Say NO to the Alabama Mega Prison

Say NO to the Alabama Mega Prison
Why this petition matters

Gov. Kay Ivey has decided on a plan to build a mega prison on a cotton field in Tallassee, Alabama. Ironically racist due to the fact that Alabama has one of the largest populations of African American residents in the United States. With over 26% of the population identifying as black or African American, this state ranks 7th when compared to the other 49 states. This large population is a result of slaves that were brought to the region, which was known as the "Black Belt." Following the abolishment of slavery after the Civil War, many African Americans settled in this region to work in agriculture. One of the largest known forms of African American slavery is picking cotton. And a mega prison is about to be built, and will be primarily used to incarcerate black people for nonviolent crimes, on a cotton field in Alabama, a historically racist state.
“Though strictly the name of a physical region, the term Black Belt has been borrowed by social scientists to denote those areas of the South where the plantation system, with its large number of black slaves, predominated before the Civil War.” https://www.britannica.com/science/region-geography
On Oct. 2, Governor Kay Ivey announced the proposed site for a new state prison in Elmore County. The location is located off Alabama Highway 229 and Rifle Range Road, just outside of Tallassee’s city limits. The site is one of three prisons planned for the state. Two other prisons are set to be built in Escambia and Bibb counties. ADOC expects construction on all three new prisons to start early next year.
Prisons and jails across the country show a steep racial disparity, and Alabama is no different. According to a 2016 study from the Sentencing Project, black people are incarcerated in state prisons at a rate five times higher than the rate for white people.
In Alabama, the black incarceration rate is 1,417 per 100,000 black people. The white rate is just 425 per 100,000 white people.
The rate for black people in Alabama is 3.3 times higher than for white people.
For Alabama, the number of people that go to jail is around 90,000 people every year, or roughly 1,850 people per 100,000. That rate is 11th highest in the country.
Alabama Population 2020
4,908,620
White: 68.19%
Black or African American: 26.58%
Two or more races: 1.88%
Other race: 1.44%
Asian: 1.33%
Native American: 0.53%
Native Hawaiian or Pacific Islander: 0.04%
total Alabama inmates: 25,391
black males: 12,818
black females: 560
white males: 10,093
white females: 1,652
other males: 188
other females: 8
Alabama’s deadly, overcrowded prisons, already under threat of a federal takeover, will become even more crowded, largely due to a dramatic reduction in the number of paroles being granted.
Since September 2019, the Alabama Board of Pardons and Paroles denied the release of 92 percent of people who were scheduled for parole hearings and the state Bureau of Pardons and Paroles has also drastically reduced the number of inmates being granted those hearings.

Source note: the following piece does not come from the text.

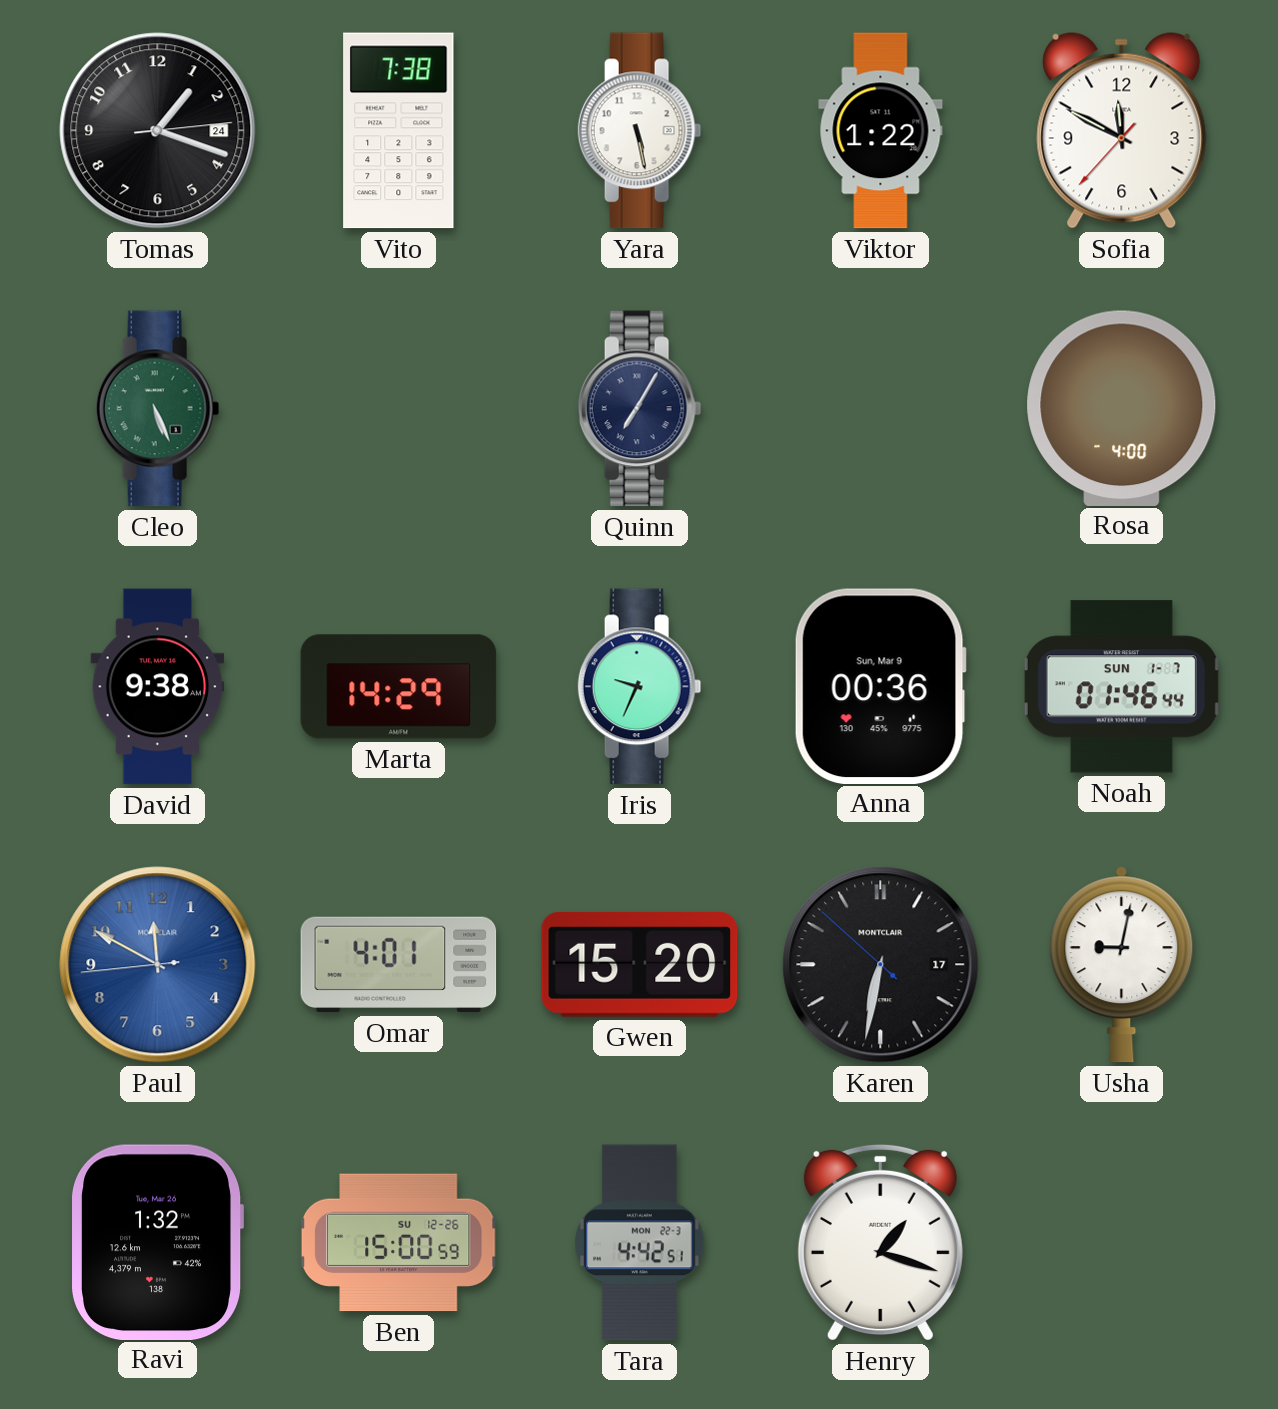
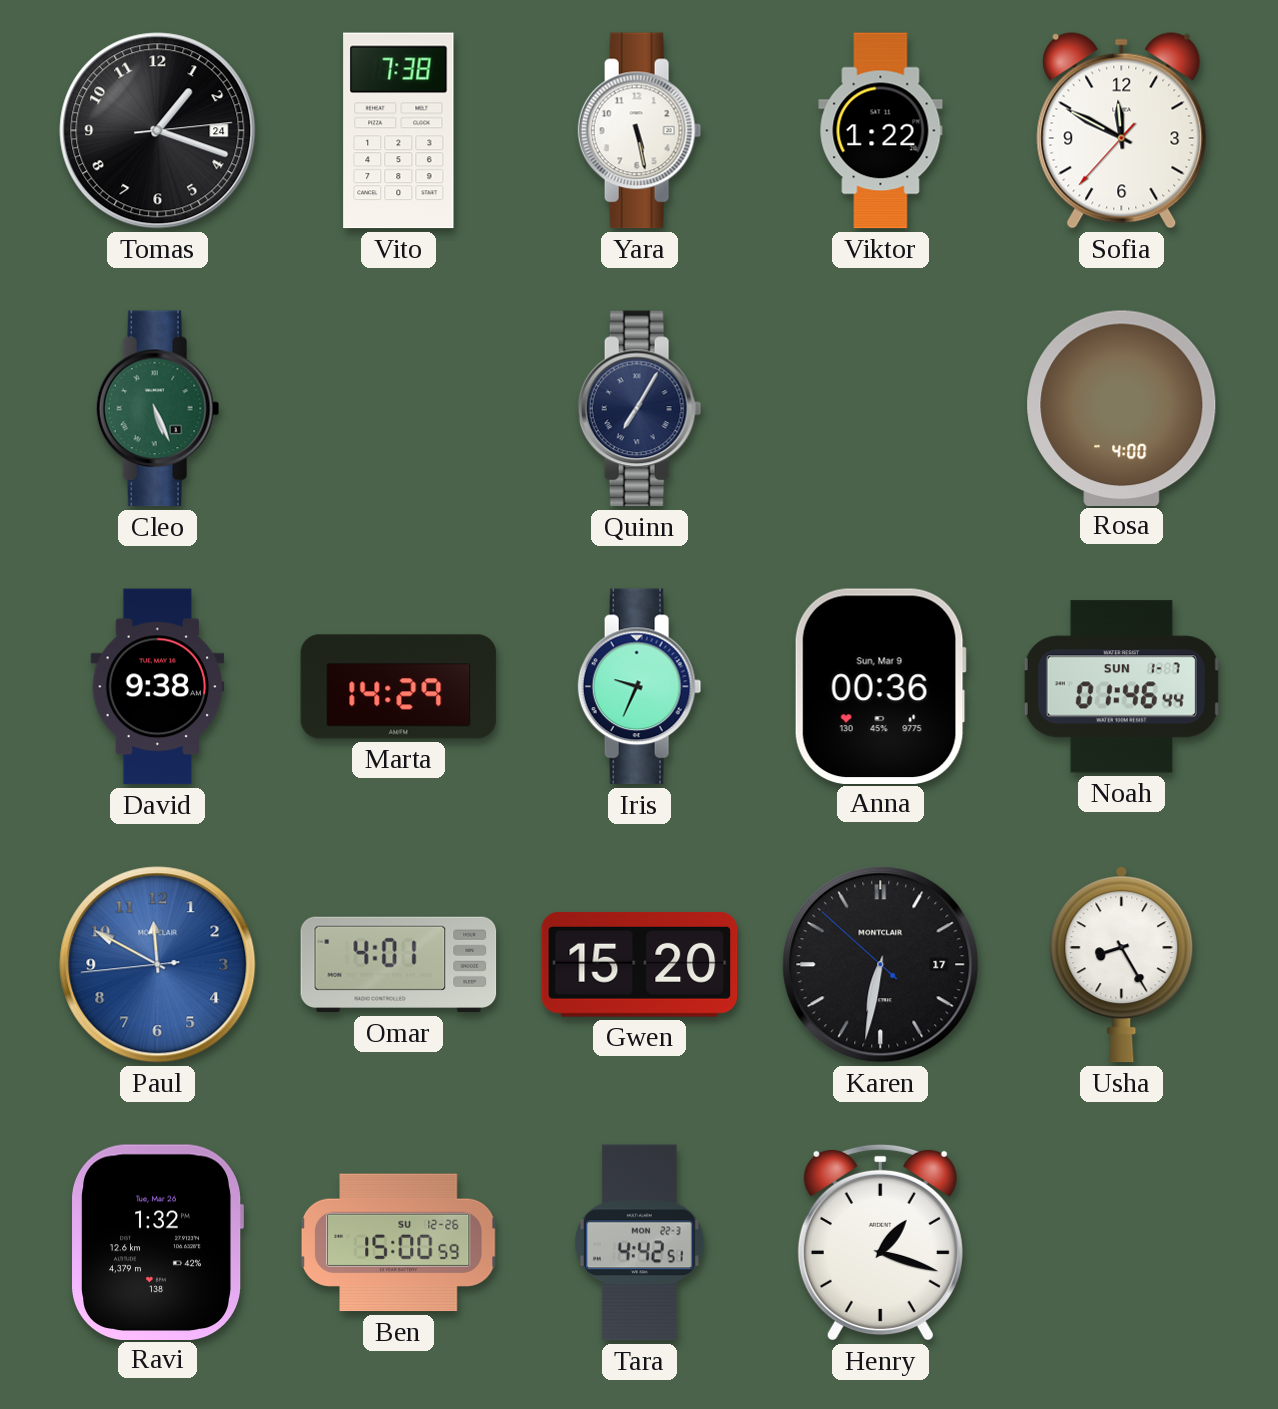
Usha: 9:02 -> 8:25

In 2019, at least 28 people died in Alabama Department of Corrections custody due to homicide, suicide or overdoses.
In April 2019, the U.S. Department of Justice released a report that states there is reasonable cause to believe that Alabama’s prisons are in violation of the Constitution by failing to protect inmates from violence and sexual assault.
Most of this state’s correctional facilities don’t even have air conditioning. Inmates in Alabama prisons are killed at nearly 9x the national rate.
Even Donald Trump’s Justice Department called the southern state’s correction system “unconstitutional.”
In 2013, Alabama was 3rd in state prisoners serving life without parole for non-violent crimes.
Alabama needs to focus on the already incarcerated and rehabilitated.
Join this petition if you’re against the injustice in Alabama. Join this petition if you care enough about our state to DO SOMETHING.